If you’re purely from a business perspective you make certain decisions in a certain way. But if you understand the software, and you understand the architecture, and you’ve been on the ground: you’ve been a soldier, you’ve been in the trenches, you’ve got a different perspective to the guy controlling the army.”

So realistically, technology companies will always need to nurture both business people and techies.

But as the gap shrinks between technical and business knowledge, technology companies will inevitably find that their routes to market change over time.

How SIs and vendors can share information to better serve retailers

Now that CX agility is widely recognised as a major competitive factor in retail, technology companies innovating around this space stand to enjoy profitable business. 

This is happening rapidly at enterprise level; the rise to fame of Vue Storefront – alongside a host of other composable customer experience solutions – is evidence of that.

But too few retailers in the mid-market currently feel able to benefit. As Chris describes here, most retailers still  believe that their current ecommerce architecture leaves them making unfortunate tradeoffs between performance and user experience. 

“There’s this constant balance between performance and user experience, and often businesses prioritize one over the other without realizing that all these things influence each other.

“I think the big thing is, if you go with the composable commerce route, you’re not completely compromising your performance and your user experience; it’s always this constant balance between: if your site is faster your user experience lacks, and vice versa. So those really are our goals that businesses have.” 

The technology community knows that, in reality, these are not ‘either-or’ choices. Whilst the Vue/Woo solution has met a specific market need, many other composable solutions can be integrated with legacy ecommerce architecture – making it practical and affordable for businesses of all scales to capitalize.

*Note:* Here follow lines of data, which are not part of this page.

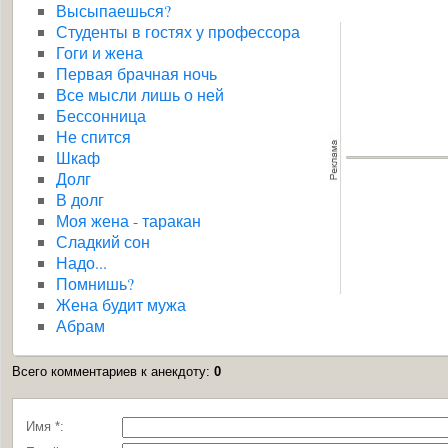
Высыпаешься?
Студенты в гостях у профессора
Гоги и жена
Первая брачная ночь
Все мысли лишь о ней
Бессонница
Не спится
Шкаф
Долг
В долг
Моя жена - таракан
Сладкий сон
Надо...
Помнишь?
Жена будит мужа
Абрам
Всего комментариев к анекдоту
:
0
Имя *:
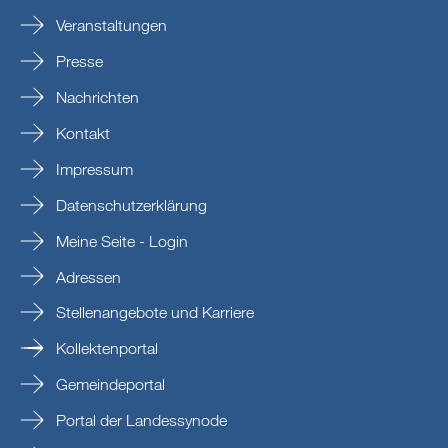
Veranstaltungen
Presse
Nachrichten
Kontakt
Impressum
Datenschutzerklärung
Meine Seite - Login
Adressen
Stellenangebote und Karriere
Kollektenportal
Gemeindeportal
Portal der Landessynode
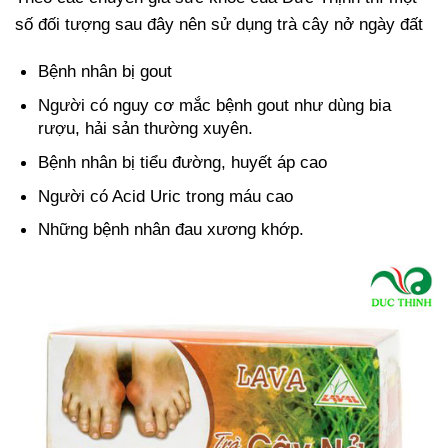
số đối tượng sau đây nên sử dụng trà cây nở ngày đất
Bệnh nhân bị gout
Người có nguy cơ mắc bệnh gout như dùng bia
rượu, hải sản thường xuyên.
Bệnh nhân bị tiểu đường, huyết áp cao
Người có Acid Uric trong máu cao
Những bệnh nhân đau xương khớp.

The major learning from Chris’s experience is that this works both ways. The right integrations, and the right partnerships, make it practical and affordable for enterprise-class solutions vendors to reach SME retailers, and the significant untapped profits at that level.

Chris explains that he has shared the findings of their research with Vue Storefront; he argues that integrations such as SwiftCom’s are a learning opportunity for vendors. 

“I think they learn from every integration. We’ve shared some of the findings and ideas, for instance. They think that was very creative. But we have shared some of our findings that we had in the industry with them, which they also found interesting and was news to them.

I believe every integration that they build, whether it’s themselves or the community, they will learn.” 

Vue Storefront has become the fastest growing front-end solution on Github, thanks in part to its open-source nature, allowing teams like Chris’s to sell their solution into areas of the market that Vue Storefront may not otherwise be able to reach.

SwiftCom is a relatively small agency that has gone above and beyond to create a free solution to a commonly-held problem.

As vendors and agencies continue to share information on customer pain points, they will learn to serve and succeed in fertile, yet untapped markets. 

The Vue/Woo tie-up is a simply brilliant case study in business-driven collaboration, which every technology company can learn from.